Packaging as advertising levels the playing field among food category competitors because so many consumers make spontaneous, at-the-shelf purchase decisions, irrespective of how much brand advertising they may have been exposed to. The first order of business for food marketers is investing in creative, effective packaging design, but what are the fundamentals of creative, effective packaging design?
Differentiation: The appeal of food and beverage packaging in the highly competitive retail environment is visual, and packaging design must visually convey product attributes in a way that differentiates one brand or product over its competitors.
Visibility: In the visually cluttered retail grocery environment, packaging must be designed for maximum visibility.
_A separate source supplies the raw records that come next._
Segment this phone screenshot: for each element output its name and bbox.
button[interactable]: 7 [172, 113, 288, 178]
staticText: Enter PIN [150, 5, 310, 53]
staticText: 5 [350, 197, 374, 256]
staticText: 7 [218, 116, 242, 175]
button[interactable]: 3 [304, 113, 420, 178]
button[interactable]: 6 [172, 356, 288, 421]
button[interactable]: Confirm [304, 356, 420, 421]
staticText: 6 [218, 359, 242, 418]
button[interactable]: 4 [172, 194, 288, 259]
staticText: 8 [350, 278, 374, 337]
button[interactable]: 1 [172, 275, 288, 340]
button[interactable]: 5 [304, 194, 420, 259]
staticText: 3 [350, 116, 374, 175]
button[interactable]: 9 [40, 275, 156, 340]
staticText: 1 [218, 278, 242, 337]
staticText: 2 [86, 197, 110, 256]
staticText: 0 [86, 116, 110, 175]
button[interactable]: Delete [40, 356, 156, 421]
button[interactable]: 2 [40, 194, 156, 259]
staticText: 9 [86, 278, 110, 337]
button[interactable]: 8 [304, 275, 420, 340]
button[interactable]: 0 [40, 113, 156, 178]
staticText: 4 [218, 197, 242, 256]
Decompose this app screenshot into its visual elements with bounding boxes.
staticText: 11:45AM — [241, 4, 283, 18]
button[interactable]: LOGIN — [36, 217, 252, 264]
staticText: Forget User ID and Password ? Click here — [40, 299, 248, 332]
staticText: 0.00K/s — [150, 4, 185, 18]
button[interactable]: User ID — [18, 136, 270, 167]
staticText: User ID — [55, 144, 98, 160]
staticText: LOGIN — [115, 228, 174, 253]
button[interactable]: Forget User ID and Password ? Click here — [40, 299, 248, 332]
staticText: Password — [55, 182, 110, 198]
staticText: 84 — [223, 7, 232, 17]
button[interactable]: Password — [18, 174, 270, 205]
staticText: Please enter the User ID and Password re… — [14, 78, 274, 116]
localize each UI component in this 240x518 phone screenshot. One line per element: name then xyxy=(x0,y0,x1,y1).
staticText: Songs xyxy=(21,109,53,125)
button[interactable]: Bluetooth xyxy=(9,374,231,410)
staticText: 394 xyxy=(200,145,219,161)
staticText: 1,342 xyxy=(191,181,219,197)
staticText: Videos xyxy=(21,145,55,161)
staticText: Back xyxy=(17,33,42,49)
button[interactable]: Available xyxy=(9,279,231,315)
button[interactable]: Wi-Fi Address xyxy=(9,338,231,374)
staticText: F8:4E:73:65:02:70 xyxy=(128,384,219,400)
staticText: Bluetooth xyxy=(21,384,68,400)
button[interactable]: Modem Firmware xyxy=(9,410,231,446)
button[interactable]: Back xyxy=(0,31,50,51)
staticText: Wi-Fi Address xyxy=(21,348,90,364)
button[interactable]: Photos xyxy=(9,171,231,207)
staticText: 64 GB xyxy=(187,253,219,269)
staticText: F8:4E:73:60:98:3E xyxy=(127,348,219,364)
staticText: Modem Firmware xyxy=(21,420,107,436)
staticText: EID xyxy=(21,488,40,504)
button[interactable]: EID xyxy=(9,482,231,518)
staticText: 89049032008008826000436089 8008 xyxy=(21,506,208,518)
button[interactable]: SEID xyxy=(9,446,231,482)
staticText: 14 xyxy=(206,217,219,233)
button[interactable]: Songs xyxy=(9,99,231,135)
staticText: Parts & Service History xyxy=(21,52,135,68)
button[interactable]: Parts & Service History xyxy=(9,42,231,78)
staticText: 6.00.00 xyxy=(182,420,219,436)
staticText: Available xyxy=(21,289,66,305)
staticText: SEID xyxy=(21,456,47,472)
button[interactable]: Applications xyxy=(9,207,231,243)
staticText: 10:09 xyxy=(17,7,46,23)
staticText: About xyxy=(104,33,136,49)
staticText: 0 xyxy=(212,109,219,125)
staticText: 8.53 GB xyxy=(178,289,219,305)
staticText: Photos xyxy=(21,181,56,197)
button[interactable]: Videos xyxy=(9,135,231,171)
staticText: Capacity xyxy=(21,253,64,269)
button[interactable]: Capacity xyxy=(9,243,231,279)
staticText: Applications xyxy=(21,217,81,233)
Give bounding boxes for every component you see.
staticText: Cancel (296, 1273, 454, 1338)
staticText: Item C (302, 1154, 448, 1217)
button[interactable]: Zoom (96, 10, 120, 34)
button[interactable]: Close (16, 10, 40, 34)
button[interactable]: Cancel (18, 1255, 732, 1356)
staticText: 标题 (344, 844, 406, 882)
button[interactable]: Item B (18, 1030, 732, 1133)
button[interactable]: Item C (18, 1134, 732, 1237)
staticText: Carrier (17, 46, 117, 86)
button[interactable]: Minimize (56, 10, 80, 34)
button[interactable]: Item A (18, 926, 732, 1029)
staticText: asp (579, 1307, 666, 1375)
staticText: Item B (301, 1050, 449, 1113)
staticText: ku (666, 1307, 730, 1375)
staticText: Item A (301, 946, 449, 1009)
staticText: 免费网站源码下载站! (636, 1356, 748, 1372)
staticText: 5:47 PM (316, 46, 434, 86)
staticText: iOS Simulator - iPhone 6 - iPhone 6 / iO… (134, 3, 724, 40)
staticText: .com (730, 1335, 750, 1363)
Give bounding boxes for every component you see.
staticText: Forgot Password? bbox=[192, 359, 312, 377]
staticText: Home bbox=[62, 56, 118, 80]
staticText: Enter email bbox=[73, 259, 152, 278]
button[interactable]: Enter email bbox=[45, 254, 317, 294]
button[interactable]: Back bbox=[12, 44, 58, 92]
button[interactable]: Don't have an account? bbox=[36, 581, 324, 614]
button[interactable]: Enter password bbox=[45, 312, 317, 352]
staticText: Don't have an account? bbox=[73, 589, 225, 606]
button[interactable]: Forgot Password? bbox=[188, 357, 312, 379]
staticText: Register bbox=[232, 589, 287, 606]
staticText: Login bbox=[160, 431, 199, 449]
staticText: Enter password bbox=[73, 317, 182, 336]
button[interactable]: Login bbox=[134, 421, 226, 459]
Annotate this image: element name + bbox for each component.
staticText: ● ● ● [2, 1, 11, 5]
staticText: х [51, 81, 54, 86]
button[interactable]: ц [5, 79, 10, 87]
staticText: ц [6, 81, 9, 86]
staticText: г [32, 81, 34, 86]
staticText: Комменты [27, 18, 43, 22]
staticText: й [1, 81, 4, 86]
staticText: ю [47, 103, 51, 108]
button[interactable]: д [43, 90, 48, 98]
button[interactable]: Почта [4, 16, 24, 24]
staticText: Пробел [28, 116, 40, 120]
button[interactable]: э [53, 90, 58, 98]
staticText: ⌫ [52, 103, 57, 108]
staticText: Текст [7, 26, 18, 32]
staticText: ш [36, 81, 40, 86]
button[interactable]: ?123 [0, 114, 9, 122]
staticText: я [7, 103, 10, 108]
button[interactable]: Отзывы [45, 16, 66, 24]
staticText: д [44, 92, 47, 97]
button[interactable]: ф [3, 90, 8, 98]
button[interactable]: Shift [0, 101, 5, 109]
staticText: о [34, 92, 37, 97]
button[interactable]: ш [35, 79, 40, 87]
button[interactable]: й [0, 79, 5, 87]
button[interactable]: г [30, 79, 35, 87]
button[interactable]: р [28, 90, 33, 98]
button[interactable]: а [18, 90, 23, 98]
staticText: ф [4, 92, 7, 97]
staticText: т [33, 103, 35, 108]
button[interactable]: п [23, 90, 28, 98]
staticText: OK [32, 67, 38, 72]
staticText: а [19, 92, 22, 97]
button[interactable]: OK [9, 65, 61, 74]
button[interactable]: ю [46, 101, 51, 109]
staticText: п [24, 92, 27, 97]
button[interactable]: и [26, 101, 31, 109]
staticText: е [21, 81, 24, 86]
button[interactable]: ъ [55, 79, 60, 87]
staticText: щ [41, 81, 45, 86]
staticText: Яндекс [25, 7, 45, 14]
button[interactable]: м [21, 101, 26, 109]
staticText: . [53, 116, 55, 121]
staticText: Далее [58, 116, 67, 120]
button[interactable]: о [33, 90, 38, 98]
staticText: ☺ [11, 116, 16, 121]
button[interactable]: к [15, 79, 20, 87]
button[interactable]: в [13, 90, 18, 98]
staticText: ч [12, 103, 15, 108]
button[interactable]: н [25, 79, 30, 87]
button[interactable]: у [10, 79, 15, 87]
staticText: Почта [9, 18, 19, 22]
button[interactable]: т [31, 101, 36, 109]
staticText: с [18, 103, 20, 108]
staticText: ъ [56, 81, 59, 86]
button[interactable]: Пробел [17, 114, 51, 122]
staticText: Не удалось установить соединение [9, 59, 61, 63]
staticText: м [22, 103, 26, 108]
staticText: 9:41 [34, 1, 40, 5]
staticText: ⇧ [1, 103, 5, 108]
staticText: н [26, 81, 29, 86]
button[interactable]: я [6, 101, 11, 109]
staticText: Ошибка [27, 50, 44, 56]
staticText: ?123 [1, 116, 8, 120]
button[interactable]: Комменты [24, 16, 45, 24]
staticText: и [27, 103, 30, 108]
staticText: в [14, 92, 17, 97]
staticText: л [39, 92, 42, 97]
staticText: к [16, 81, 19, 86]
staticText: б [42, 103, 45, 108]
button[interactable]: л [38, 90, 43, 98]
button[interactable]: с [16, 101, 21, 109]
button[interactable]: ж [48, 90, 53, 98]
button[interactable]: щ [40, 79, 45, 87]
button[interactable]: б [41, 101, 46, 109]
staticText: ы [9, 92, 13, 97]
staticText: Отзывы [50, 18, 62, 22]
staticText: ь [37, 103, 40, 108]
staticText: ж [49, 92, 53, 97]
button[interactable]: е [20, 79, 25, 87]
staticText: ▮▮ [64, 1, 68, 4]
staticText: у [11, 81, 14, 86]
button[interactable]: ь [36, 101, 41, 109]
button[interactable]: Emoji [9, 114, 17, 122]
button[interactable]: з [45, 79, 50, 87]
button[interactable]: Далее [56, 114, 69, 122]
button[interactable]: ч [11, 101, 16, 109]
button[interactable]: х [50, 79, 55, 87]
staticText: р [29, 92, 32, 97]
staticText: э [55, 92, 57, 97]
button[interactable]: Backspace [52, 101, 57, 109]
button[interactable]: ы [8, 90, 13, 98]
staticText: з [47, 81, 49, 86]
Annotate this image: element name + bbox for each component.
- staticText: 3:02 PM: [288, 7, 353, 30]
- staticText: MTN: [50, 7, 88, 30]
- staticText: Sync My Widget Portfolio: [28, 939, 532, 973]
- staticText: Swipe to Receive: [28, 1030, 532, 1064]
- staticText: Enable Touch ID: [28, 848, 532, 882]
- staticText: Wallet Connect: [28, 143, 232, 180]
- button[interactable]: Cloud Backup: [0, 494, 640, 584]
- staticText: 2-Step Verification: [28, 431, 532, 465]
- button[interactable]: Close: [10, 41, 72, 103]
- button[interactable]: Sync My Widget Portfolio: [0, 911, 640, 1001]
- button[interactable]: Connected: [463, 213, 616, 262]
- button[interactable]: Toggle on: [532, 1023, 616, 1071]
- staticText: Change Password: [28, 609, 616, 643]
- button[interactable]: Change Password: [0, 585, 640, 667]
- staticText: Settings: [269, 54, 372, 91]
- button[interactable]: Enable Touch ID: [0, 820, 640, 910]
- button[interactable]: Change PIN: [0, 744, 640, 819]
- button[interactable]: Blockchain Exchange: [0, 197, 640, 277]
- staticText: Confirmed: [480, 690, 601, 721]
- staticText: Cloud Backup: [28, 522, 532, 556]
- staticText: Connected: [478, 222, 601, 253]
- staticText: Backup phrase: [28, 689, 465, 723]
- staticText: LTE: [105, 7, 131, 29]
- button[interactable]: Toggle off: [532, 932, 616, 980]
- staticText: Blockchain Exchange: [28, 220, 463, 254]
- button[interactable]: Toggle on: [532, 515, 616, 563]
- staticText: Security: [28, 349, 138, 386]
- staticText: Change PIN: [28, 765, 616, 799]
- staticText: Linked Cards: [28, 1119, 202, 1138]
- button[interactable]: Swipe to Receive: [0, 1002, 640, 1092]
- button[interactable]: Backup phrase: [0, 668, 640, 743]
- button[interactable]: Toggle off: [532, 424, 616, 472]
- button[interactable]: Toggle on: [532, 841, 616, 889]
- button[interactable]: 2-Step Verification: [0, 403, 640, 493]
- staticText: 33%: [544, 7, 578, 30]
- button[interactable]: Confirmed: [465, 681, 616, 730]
Placing branding on all display panels, drawing consumer attention through the effective use of color and images, and other graphic tools that create visual contrast are all strategies used for effective packaging design.
Functionality: Consumers want packaging that is easy to handle, resealable for easy use/reuse, and convenient to store at home. Packaging design must not only fit the requirements of the product, it must fit the functionality requirements and expectations of consumers.
Shop-ability: Consumers compare brands in a matter of seconds in retail environments and effective packaging design enables consumers to quickly find product claims and attributes. Shop-ability in packaging design means that consumers are able to find key product claims where they expect them to be, and make the product comparisons that are inherent in consumer choice.
Messaging: Studies have shown that consumers typically spend five seconds looking at a package…barely enough time to register the branding, product serving suggestion photo, and the most important product attributes. Copy and messaging on effectively designed packaging is more akin to billboard advertising than other forms of advertising…a quick read with a single, clear message.